Pension reform on track to take away the lumps

Protecting citizens: New laws will soon come into effect preventing provident fund members from taking out their savings as a lump sum upon retirement; instead they will receive their cash in monthly payments
Protecting citizens: New laws will soon come into effect preventing provident fund members from taking out their savings as a lump sum upon retirement; instead they will receive their cash in monthly payments

The treasury’s proposed changes to retirement policies, which come into effect in March next year, have been largely welcomed by the legal fraternity. 

“I think we’re in agreement that it’s not necessarily a bad thing; in fact, it’s probably a good thing,” said Leicester Adams, the managing partner of the law firm Lindsay Keller.

According to the new rules, no one will be allowed to cash in pension funds before retirement age. 

“I’m sure you know of friends and family members who cash in their pension funds at age 45 or 50. The big problem with our workforce is that they don’t save — it has been proven time and time again. The only way of so-called compulsory saving is through a pension.
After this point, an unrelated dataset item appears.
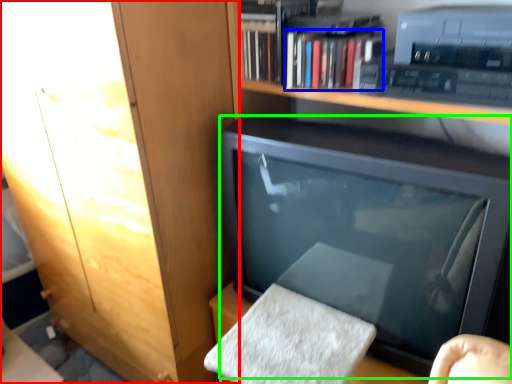 Question: Which is nearer to the cabinetry (highlighted by a red box)? book (highlighted by a blue box) or television (highlighted by a green box).

Choices:
 (A) book
 (B) television

Answer: (B) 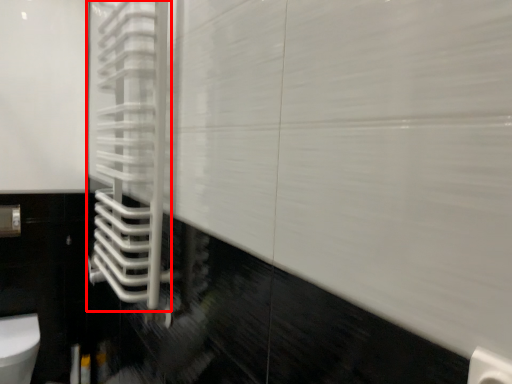 Question: From the image's perspective, what is the correct spatial relationship of shower door (annotated by the red box) in relation to toilet?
It’s a way of ensuring people save.” 

Deirdre Phillips, a senior associate at the legal firm Bowman Gilfillan, agreed. “Government wants to ensure that South Africans make adequate provision for retirement by promoting retirement savings,” she said. 
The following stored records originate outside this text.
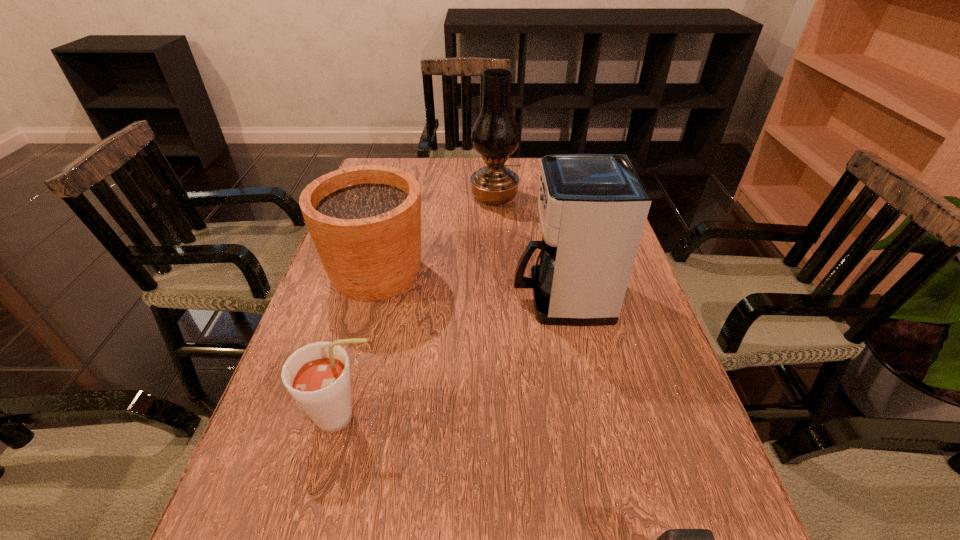 Locate an element on the screen. The width and height of the screenshot is (960, 540). free point between the root beer and the coffee maker is located at coordinates (452, 357).

The height and width of the screenshot is (540, 960). In order to click on vacant space that's between the fourth tallest object and the flowerpot in this screenshot , I will do `click(360, 345)`.

Find the location of a particular element. free space that is in between the flowerpot and the coffee maker is located at coordinates (468, 286).

You are a GUI agent. You are given a task and a screenshot of the screen. Output one action in this format:
    pyautogui.click(x=<x>, y=<y>)
    Task: Click on the fourth closest object to the flowerpot
    The width and height of the screenshot is (960, 540).
    Given the screenshot: What is the action you would take?
    pyautogui.click(x=674, y=539)

Identify which object is located as the fourth nearest to the oil lamp. Please provide its 2D coordinates. Your answer should be formatted as a tuple, i.e. [(x, y)], where the tuple contains the x and y coordinates of a point satisfying the conditions above.

[(674, 539)]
“One of the critical issues is the rate at which South Africans deplete their retirement fund benefits when they change jobs,” she said. “Retirement reform is aimed at ensuring that retirement fund members are better protected and can retire comfortably by promoting preservation of retirement savings.”
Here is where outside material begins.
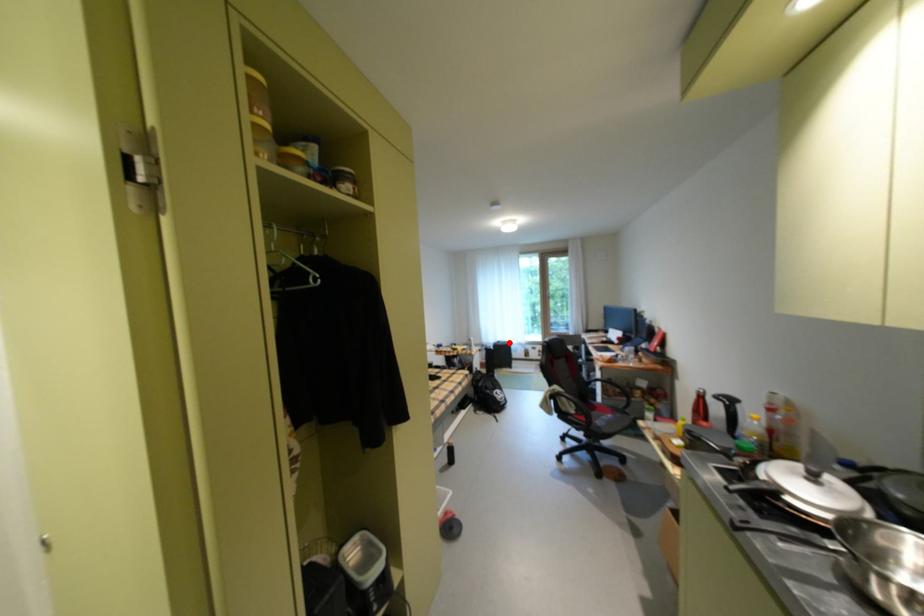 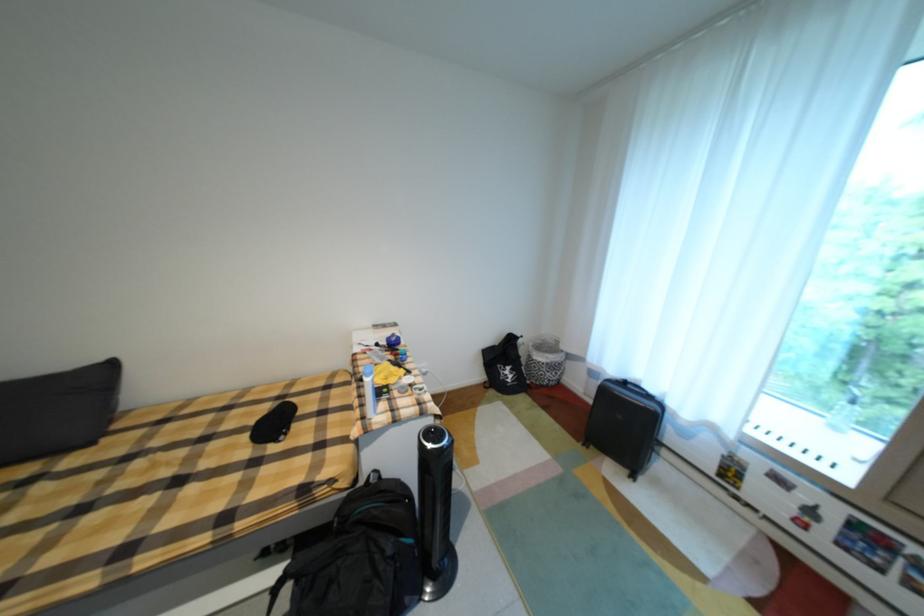 Where in the second image is the point corresponding to the highlighted location from the first image?

(635, 384)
According to Phillips, the government is seeking, by implementing policies and amending legislation such as the Income Tax Act, to “encourage employees to save, encourage the preservation of retirement funds, ensure that employees receive value for money, improve the governance of retirement funds and simplify the contributions to retirement funds”. 

Although the proposed reforms will affect the majority of South Africans, the number of lawyers affected by the changes are comparatively few. “There are not a lot of law firms specialising in pension law and employee benefits,” Phillips said. 

The treasury first outlined its proposals in September 2012. Some aspects of the reform took effect in 2013, such as the enhancement of governance as outlined by the Financial Services Laws General Amendment Act of 2013.

Others will come into effect in March next year, such as allowing pension holders to make a lump sum investment whose returns will be tax free. 

Also slated for March next year (but subject to further postponements by the treasury) is “T-day”, the date on which pension funds, retirement annuities and provident funds will be treated in the same manner. Currently, provident fund members, on retirement, can take out their savings as a lump sum. Under the new proposals, this will no longer be possible. All members of provident and  pension funds and those with retirement annuities will receive their cash in monthly payments.

Phillips said the date was a warning light to those advising retirement funds, employers and service providers to retirement funds to get up to speed on the changes and how these would affect their clients.